Par le biais de l'intervention de praticiens, de théoriciens et d'historiens — du champ spécifique de l'édition et de la typographie mais également du champ étendu de l'architecture, de la littérature, du cinéma, de la performance... —, le projet « Blanche ou l'oubli » se présente également comme un territoire d'expérimentation et de prospection permettant d'interroger les pratiques littéraires et éditoriales actuelles. Les étudiants ont ainsi l'occasion de se positionner vis-à-vis de ces pratiques contemporaines à la lumière des enseignements apportés par l'étude de la collection « Blanche », et ce lors de temps d'exploration et de dérive permettant l'émergence de lectures personnelles et la confrontation des points de vue (notamment autour de questions liées à la manière de montrer, de raconter, d'interpréter, etc.).

(1) Dans un entretien, Guy Goffette — éditeur et membre du comité de lecture chez Gallimard — déclare : « Je trouvais la couverture de la "Blanche" parfaite ; elle n'a pas varié, ou presque pas, en cent ans d'existence » (Yvon Girard, Guy Goffette, Paul Otchakovsky-Laurens, Christian Thorel dans Gallimard 1911-2011. Lecture d'un catalogue, Les entretiens de la fondation des Treilles, Paris, Gallimard, 2012, p. 434). De même, dans une courte notice illustrée, Alban Cerisier écrit que la maquette de la couverture des premiers volumes de la collection « connaît de subtiles variations au cours du siècle » (c'est nous qui soulignons) (« Évolution graphique de la collection "Blanche" » dans, Gallimard 1911-2011 . Un siècle d'édition, sous la direction d'Alban Cerisier & Pascal Fouché, Paris, BNF / Gallimard, 2011, p. 66).

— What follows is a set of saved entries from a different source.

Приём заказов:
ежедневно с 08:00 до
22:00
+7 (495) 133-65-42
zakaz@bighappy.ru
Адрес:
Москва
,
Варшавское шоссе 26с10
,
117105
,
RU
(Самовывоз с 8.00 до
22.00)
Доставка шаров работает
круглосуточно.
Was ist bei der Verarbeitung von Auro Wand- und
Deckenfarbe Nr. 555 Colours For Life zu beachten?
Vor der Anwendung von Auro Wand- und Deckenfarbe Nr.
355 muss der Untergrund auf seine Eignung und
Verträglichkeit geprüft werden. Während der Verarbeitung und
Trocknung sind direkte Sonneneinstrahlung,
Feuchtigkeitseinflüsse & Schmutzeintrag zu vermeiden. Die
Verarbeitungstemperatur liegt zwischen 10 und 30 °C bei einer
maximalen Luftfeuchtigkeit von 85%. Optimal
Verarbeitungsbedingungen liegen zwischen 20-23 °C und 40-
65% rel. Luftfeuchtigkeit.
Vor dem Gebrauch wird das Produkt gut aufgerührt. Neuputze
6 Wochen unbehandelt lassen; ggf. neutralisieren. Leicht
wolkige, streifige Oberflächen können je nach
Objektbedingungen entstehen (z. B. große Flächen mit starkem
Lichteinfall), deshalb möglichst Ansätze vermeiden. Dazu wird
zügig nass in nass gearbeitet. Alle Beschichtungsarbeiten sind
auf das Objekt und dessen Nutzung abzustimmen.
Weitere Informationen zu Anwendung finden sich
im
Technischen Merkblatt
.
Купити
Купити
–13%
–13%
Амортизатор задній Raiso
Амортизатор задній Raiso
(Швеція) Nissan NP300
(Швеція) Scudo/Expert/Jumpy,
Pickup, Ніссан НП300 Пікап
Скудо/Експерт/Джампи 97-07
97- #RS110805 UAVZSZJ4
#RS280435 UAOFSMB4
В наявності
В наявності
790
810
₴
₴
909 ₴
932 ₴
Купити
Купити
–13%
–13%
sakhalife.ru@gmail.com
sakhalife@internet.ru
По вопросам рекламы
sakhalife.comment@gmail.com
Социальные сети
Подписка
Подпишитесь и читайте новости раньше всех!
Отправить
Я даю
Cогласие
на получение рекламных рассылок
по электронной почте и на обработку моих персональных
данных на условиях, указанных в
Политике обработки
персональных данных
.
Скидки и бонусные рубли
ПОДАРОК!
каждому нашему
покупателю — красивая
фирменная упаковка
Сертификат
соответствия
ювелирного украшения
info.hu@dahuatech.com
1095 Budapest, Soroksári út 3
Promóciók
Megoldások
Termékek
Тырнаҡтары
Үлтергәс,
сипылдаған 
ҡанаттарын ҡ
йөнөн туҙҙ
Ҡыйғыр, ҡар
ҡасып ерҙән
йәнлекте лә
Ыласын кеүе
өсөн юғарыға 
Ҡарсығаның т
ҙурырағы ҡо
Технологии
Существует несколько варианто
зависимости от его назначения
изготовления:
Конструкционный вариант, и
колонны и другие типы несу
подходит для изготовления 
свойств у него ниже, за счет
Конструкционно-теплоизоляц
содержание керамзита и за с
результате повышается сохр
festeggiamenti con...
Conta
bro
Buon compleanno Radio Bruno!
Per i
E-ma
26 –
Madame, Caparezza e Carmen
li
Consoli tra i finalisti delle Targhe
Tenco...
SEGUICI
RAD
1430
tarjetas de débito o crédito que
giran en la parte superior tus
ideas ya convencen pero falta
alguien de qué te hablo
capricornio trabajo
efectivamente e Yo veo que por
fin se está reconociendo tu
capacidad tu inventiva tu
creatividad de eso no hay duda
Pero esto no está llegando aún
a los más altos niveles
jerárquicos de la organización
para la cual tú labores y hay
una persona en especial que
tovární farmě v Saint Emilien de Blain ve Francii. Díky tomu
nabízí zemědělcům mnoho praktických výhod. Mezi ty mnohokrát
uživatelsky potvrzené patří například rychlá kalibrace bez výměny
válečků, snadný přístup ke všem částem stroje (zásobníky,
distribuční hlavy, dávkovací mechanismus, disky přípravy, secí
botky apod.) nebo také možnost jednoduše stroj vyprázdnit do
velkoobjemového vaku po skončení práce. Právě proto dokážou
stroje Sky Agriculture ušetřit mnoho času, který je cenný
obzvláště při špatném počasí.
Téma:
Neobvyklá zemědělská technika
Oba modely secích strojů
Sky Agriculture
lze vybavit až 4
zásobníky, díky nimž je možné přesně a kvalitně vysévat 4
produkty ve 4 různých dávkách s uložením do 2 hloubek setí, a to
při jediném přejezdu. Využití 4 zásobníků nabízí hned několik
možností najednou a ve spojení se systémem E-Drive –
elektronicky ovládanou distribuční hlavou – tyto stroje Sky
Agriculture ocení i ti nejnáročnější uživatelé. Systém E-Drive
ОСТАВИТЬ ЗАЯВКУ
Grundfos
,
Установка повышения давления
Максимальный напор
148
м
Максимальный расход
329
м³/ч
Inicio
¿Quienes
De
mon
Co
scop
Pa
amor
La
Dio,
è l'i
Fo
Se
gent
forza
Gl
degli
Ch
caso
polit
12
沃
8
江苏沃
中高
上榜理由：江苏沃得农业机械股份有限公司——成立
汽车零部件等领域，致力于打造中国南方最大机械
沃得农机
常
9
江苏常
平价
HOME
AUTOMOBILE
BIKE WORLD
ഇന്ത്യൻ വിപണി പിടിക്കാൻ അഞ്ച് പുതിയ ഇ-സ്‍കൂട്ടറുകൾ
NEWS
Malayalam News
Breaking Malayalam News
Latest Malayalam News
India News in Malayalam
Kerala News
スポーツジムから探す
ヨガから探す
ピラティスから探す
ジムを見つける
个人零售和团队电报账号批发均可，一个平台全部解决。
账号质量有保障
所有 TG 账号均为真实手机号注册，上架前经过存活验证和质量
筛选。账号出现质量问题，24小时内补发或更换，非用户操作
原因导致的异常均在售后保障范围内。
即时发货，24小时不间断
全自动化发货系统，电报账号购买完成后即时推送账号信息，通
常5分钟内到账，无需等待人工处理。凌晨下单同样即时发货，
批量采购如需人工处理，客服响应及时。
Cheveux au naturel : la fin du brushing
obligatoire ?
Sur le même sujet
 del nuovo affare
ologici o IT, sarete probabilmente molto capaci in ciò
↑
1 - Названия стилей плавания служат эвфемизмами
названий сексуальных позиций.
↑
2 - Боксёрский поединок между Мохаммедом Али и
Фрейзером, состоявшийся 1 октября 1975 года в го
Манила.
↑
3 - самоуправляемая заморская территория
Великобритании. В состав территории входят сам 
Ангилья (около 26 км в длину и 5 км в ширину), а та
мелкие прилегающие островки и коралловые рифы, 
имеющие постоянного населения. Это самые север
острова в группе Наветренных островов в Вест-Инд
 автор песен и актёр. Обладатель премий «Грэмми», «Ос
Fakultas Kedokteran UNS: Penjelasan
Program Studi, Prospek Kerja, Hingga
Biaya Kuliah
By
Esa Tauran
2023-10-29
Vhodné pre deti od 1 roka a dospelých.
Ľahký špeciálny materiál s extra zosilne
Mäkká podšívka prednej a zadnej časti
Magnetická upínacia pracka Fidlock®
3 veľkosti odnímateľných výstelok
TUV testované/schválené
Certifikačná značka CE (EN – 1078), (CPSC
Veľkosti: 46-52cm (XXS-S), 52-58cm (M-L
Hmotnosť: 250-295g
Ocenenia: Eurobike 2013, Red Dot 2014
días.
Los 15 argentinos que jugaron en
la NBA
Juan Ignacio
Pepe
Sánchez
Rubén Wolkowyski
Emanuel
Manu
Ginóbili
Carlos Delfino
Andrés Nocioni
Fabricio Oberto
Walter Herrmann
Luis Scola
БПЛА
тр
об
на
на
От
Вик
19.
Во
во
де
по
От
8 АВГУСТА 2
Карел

(2) « Les faits que nous avons étudiés sont tous, qu'on nous permette l'expression, des faits sociaux totaux ou, si l'on veut — mais nous aimons moins le mot — généraux : c'est-à-dire qu'ils mettent en branle dans certains cas la totalité de la société et de ses institutions [...] et dans d'autres cas, seulement un très grand nombre d'institutions [...]. Tous ces phénomènes sont à la fois juridiques, économiques, religieux, et même esthétiques, morphologiques, etc. » Marcel Mauss, Essai sur le don . Formes et raisons de l'échange dans les sociétés primitives, édition électronique réalisée par Jean-Marie Tremblay, professeur de sociologie au Cégep de Chicoutimi, p. 102.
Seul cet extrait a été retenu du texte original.